Tuesday Apr 21, 2009

Video: Top 5 Cool Features of the Sun Storage 7000 Unified Storage Systems

A couple of weeks ago, Marc (our producer from the HELDENFunk Podcast) and I sat down and put together a video about the top 5 reasons why the new Sun Storage 7000 systems are so cool. We even "invited" Brendan Gregg to show us his latest trick:

For the next video, I'll try to learn more phrases by heart and look less at the prompter screen for a more natural feel. I apologize for my German accent (some people say it adds credibility :) ). Still, people seem to like the video, at least it has been viewed about 200 times already.

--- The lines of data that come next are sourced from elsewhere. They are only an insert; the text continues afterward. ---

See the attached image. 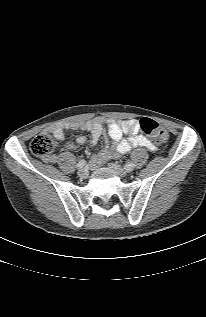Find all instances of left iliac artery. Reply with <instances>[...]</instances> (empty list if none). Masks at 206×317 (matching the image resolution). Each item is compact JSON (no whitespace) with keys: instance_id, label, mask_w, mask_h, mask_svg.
Returning <instances> with one entry per match:
<instances>
[{"instance_id":"left-iliac-artery-1","label":"left iliac artery","mask_w":206,"mask_h":317,"mask_svg":"<svg viewBox=\"0 0 206 317\" xmlns=\"http://www.w3.org/2000/svg\"><path fill=\"white\" fill-rule=\"evenodd\" d=\"M134 166H135L134 163L129 162V163H127V164L125 165V169L128 170V171H131V170L134 169Z\"/></svg>"}]
</instances>
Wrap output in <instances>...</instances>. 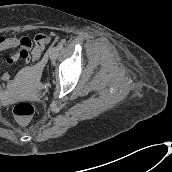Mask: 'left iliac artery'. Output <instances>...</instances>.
I'll use <instances>...</instances> for the list:
<instances>
[{"label":"left iliac artery","mask_w":172,"mask_h":172,"mask_svg":"<svg viewBox=\"0 0 172 172\" xmlns=\"http://www.w3.org/2000/svg\"><path fill=\"white\" fill-rule=\"evenodd\" d=\"M57 47H58V49H59V50H61V49L63 48V43H62V42H60V43L58 44V46H57Z\"/></svg>","instance_id":"44dca946"}]
</instances>
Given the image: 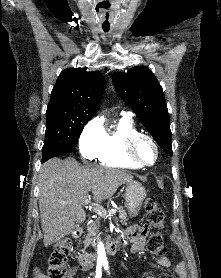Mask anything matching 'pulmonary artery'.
I'll use <instances>...</instances> for the list:
<instances>
[{
  "label": "pulmonary artery",
  "mask_w": 221,
  "mask_h": 278,
  "mask_svg": "<svg viewBox=\"0 0 221 278\" xmlns=\"http://www.w3.org/2000/svg\"><path fill=\"white\" fill-rule=\"evenodd\" d=\"M122 114L123 115H130L131 113L130 112H123Z\"/></svg>",
  "instance_id": "obj_1"
}]
</instances>
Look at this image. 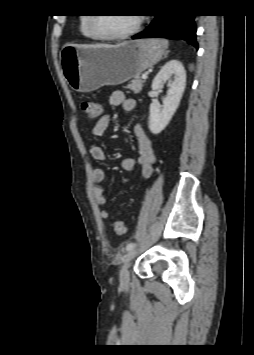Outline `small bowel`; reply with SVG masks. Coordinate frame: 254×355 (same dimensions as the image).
Here are the masks:
<instances>
[{
    "label": "small bowel",
    "instance_id": "c3829d8e",
    "mask_svg": "<svg viewBox=\"0 0 254 355\" xmlns=\"http://www.w3.org/2000/svg\"><path fill=\"white\" fill-rule=\"evenodd\" d=\"M110 104L114 106L121 105L126 111L132 112L136 109V101L134 99L126 98L123 91L116 90L110 96ZM109 116L104 115L91 129L90 137L93 140L99 138L109 125ZM134 136L138 143V155L136 157H125L121 161V167L125 171H132L137 165L140 166L143 178L148 179L152 176L156 156L153 149L152 141L147 136L145 130L140 124H136L133 128ZM90 153L95 160H106V154L102 147L93 142L90 146ZM107 177V172L104 168L95 167L92 169V180L95 183L103 182ZM92 194L95 201L99 205L107 203V195L105 189L100 185H94ZM100 217L104 220L110 218V212L106 209L100 211Z\"/></svg>",
    "mask_w": 254,
    "mask_h": 355
}]
</instances>
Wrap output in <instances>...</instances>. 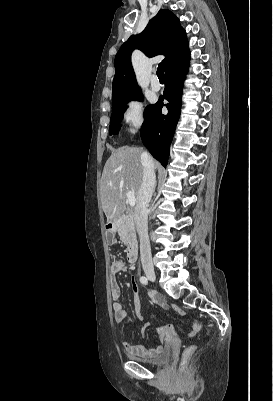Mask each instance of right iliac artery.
<instances>
[{"label":"right iliac artery","mask_w":273,"mask_h":401,"mask_svg":"<svg viewBox=\"0 0 273 401\" xmlns=\"http://www.w3.org/2000/svg\"><path fill=\"white\" fill-rule=\"evenodd\" d=\"M140 282H141L143 285H146V284L148 283V279H147L145 276H142V277L140 278Z\"/></svg>","instance_id":"82829eb1"}]
</instances>
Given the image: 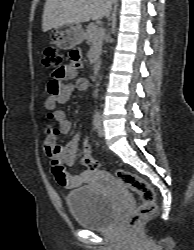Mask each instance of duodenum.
Listing matches in <instances>:
<instances>
[{"instance_id": "410a0bca", "label": "duodenum", "mask_w": 194, "mask_h": 250, "mask_svg": "<svg viewBox=\"0 0 194 250\" xmlns=\"http://www.w3.org/2000/svg\"><path fill=\"white\" fill-rule=\"evenodd\" d=\"M100 69H101V63L100 62H95L92 68V74L94 78H98L100 74Z\"/></svg>"}]
</instances>
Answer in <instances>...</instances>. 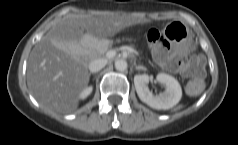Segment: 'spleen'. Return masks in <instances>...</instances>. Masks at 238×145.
<instances>
[{
	"mask_svg": "<svg viewBox=\"0 0 238 145\" xmlns=\"http://www.w3.org/2000/svg\"><path fill=\"white\" fill-rule=\"evenodd\" d=\"M180 108H182V106H179L177 109H180Z\"/></svg>",
	"mask_w": 238,
	"mask_h": 145,
	"instance_id": "spleen-1",
	"label": "spleen"
}]
</instances>
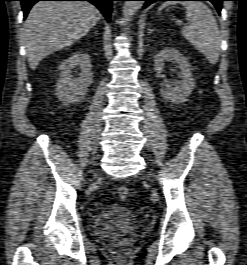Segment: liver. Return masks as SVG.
<instances>
[{
	"mask_svg": "<svg viewBox=\"0 0 247 265\" xmlns=\"http://www.w3.org/2000/svg\"><path fill=\"white\" fill-rule=\"evenodd\" d=\"M101 19L99 10L83 1H42L30 10L23 36L29 66L35 70L48 55L85 36Z\"/></svg>",
	"mask_w": 247,
	"mask_h": 265,
	"instance_id": "obj_1",
	"label": "liver"
}]
</instances>
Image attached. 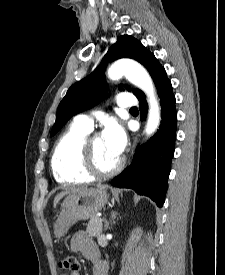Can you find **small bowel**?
<instances>
[{"label": "small bowel", "mask_w": 225, "mask_h": 275, "mask_svg": "<svg viewBox=\"0 0 225 275\" xmlns=\"http://www.w3.org/2000/svg\"><path fill=\"white\" fill-rule=\"evenodd\" d=\"M70 248L75 253L84 254L92 262V275H108V266L101 260L98 246L85 232L80 231L72 236ZM69 275H80V273L72 272Z\"/></svg>", "instance_id": "obj_1"}]
</instances>
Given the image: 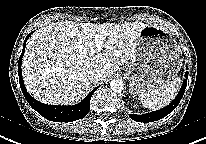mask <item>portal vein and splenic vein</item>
<instances>
[{"label":"portal vein and splenic vein","mask_w":206,"mask_h":144,"mask_svg":"<svg viewBox=\"0 0 206 144\" xmlns=\"http://www.w3.org/2000/svg\"><path fill=\"white\" fill-rule=\"evenodd\" d=\"M94 38H95V41H96L97 50L101 51L102 47H103V36L99 35V34H96Z\"/></svg>","instance_id":"portal-vein-and-splenic-vein-1"}]
</instances>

There's a lot of discussion around the Sun Storage 7000, most of it is very positive. In Germany, we like to complain a lot so of course we also hear a lot of constructive criticism. Most of the comments I hear fall into one of the two following categories:

  1. The Storage 7000 systems are cool, but I know ZFS/OpenSolaris can do "X" and I really want this to be in the Storage 7000 GUI as well!
    Yes, we know that there are still many features we'd like to see in the Storage 7000 and we're working on making them available. Make sure your Sun contact knows about your wishlist, so she can forward it to our engineers. Please remember that the Storage 7000 systems are meant to be easy-to-use appliances: Taking your "X" feature from ZFS/OpenSolaris and building a GUI around it is a hard thing to do, especially if you want it to work reliably and if you want it to be self-explanatory and self-serviceable. Please be patient, we're most probably working on your favourite features already.

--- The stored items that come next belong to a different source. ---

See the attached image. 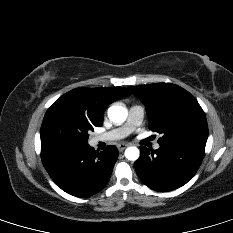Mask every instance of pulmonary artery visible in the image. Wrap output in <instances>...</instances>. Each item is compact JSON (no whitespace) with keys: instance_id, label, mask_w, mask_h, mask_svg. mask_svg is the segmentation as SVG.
Returning <instances> with one entry per match:
<instances>
[{"instance_id":"1","label":"pulmonary artery","mask_w":233,"mask_h":233,"mask_svg":"<svg viewBox=\"0 0 233 233\" xmlns=\"http://www.w3.org/2000/svg\"><path fill=\"white\" fill-rule=\"evenodd\" d=\"M144 117V108L140 105H133L129 108L128 118L125 124L121 127L110 130L103 134L97 135L94 138L95 142L100 141H115L128 136L137 126L142 123ZM160 145L156 143L155 149H159Z\"/></svg>"}]
</instances>
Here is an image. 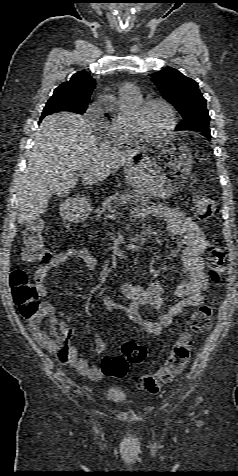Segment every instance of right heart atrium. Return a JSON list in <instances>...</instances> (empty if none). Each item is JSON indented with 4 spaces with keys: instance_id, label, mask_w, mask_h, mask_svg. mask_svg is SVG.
Returning <instances> with one entry per match:
<instances>
[{
    "instance_id": "obj_1",
    "label": "right heart atrium",
    "mask_w": 238,
    "mask_h": 476,
    "mask_svg": "<svg viewBox=\"0 0 238 476\" xmlns=\"http://www.w3.org/2000/svg\"><path fill=\"white\" fill-rule=\"evenodd\" d=\"M98 112H99V104L98 103L92 104L87 110L88 118L91 121L93 127L99 133L103 135H107L106 123L98 116Z\"/></svg>"
}]
</instances>
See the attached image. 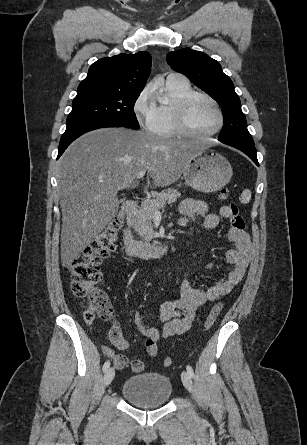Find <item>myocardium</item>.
I'll use <instances>...</instances> for the list:
<instances>
[{"instance_id": "obj_1", "label": "myocardium", "mask_w": 307, "mask_h": 445, "mask_svg": "<svg viewBox=\"0 0 307 445\" xmlns=\"http://www.w3.org/2000/svg\"><path fill=\"white\" fill-rule=\"evenodd\" d=\"M198 99L210 102L219 111L220 124L216 129L203 133L195 130L190 124L188 118V110L190 105ZM169 110L171 117L174 121V124L179 131V134L187 136L183 137L182 139H204L212 137L217 133H219L225 127L227 122V117L223 106L217 100L212 98L210 95L202 92L192 91L191 93L181 98L180 100L172 102L170 104Z\"/></svg>"}]
</instances>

  2. The Storage 7000 systems are cool, but I want more control. I want to change the hardware/hack them/take them apart/add more functionality/get them to do exactly what I want, etc.
    Sure, that feature is called "OpenSolaris". Please go to OpenSolaris.org, download the CD, install it on your favourite hardware and off you go!
    But, can I have the GUI, too, maybe as an SDK of some sort?
    No. The Storage 7000 systems are not "just a GUI". They are full-blown appliances which means that they're more than just the hardware and a GUI. A big part of the ease-of-use, stability, performance and predictability of these products is in the way configuration options are selected, tested and yes, limited, as well as a careful consideration of which features to implement at what time and which not. Only then comes the GUI on top, which is tailored to the overall product as a whole. In other words: You wouldn't go to BMW and ask them to give you their dashboard, radio and the lights so you can bolt them onto a Volkswagen, would you?

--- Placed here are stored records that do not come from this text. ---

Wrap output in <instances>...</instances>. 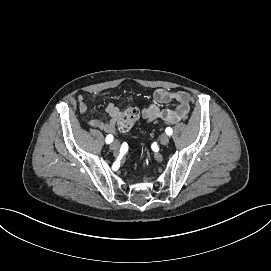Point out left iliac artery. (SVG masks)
I'll return each instance as SVG.
<instances>
[{
	"instance_id": "left-iliac-artery-1",
	"label": "left iliac artery",
	"mask_w": 271,
	"mask_h": 271,
	"mask_svg": "<svg viewBox=\"0 0 271 271\" xmlns=\"http://www.w3.org/2000/svg\"><path fill=\"white\" fill-rule=\"evenodd\" d=\"M165 132L167 135H172L173 130L170 127H168V128H166Z\"/></svg>"
}]
</instances>
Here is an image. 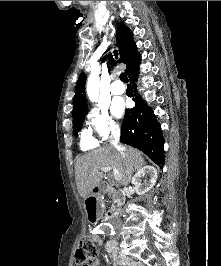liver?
<instances>
[{
    "mask_svg": "<svg viewBox=\"0 0 221 266\" xmlns=\"http://www.w3.org/2000/svg\"><path fill=\"white\" fill-rule=\"evenodd\" d=\"M121 154L112 146L100 147L80 157L75 164V180L82 198H87L89 189H94L102 181L104 172L101 167H115L121 174L119 182L127 186L133 173L145 165L140 151L124 147Z\"/></svg>",
    "mask_w": 221,
    "mask_h": 266,
    "instance_id": "obj_1",
    "label": "liver"
}]
</instances>
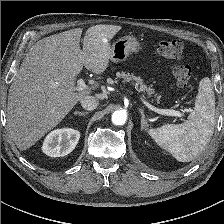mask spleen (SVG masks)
Masks as SVG:
<instances>
[{"mask_svg":"<svg viewBox=\"0 0 224 224\" xmlns=\"http://www.w3.org/2000/svg\"><path fill=\"white\" fill-rule=\"evenodd\" d=\"M215 125V96L208 77L199 82L194 109L188 120L179 125L164 124L149 129L148 134L163 149L180 162H190L209 144Z\"/></svg>","mask_w":224,"mask_h":224,"instance_id":"1","label":"spleen"}]
</instances>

You see, either you build your own storage machine out of the building blocks you have, and get all the functionality and flexibility you want at the expense of some configuration effort,
or you buy the car as a whole, nice, round, sweet package, so you don't worry about configuration, implementation details, complexity, etc. Asking for anything in between will get you into trouble: Either you'll spend more effort than you want, or you won't get the kind of control you want.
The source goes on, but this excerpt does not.